Exercise data |
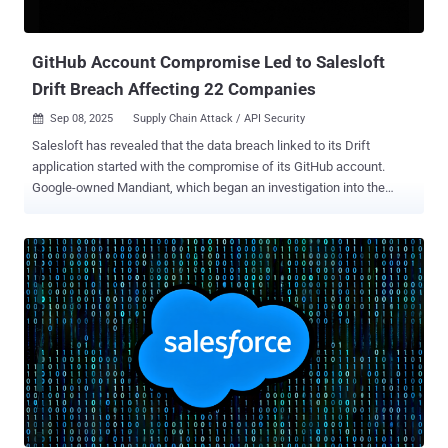
broader issue of SaaS sprawl and the difficulty of monitoring
countless third-party integrations. Recent Breaches Involving Token
Theft A lot of real-wo...
GitHub Account Compromise Led to Salesloft
Drift Breach Affecting 22 Companies
Sep 08, 2025
Supply Chain Attack / API Security

Salesloft has revealed that the data breach linked to its Drift
application started with the compromise of its GitHub account.
Google-owned Mandiant, which began an investigation into the
incident, said the threat actor, tracked as UNC6395, accessed the
Salesloft GitHub account from March through June 2025. It's
currently not known how the digital intruders gained access to the
GitHub account. So far, 22 companies have confirmed they were
impacted by a supply chain breach. "With this access, the threat
actor was able to download content from multiple repositories, add
a guest user, and establish workflows," Salesloft said in an updated
advisory. The investigation also uncovered reconnaissance
activities occurring between March 2025 and June 2025 in the
Salesloft and Drift application environments. However, it
emphasized there is no evidence of any activity beyond limited
reconnaissance. In the next phase, the attackers accessed Drift's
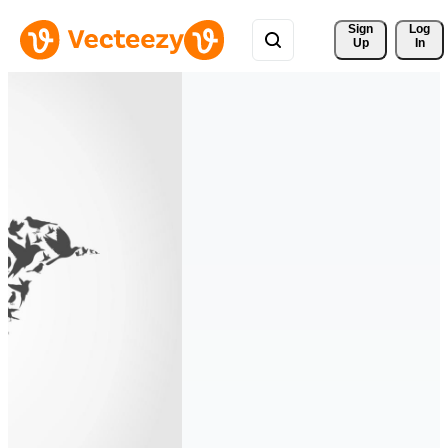
Sign 
Log
Up
In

Problem description | The answer must be every line from the records above that contains the word "threat", copied out.

Response |
incident, said the threat actor, tracked as UNC6395, accessed the
impacted by a supply chain breach. "With this access, the threat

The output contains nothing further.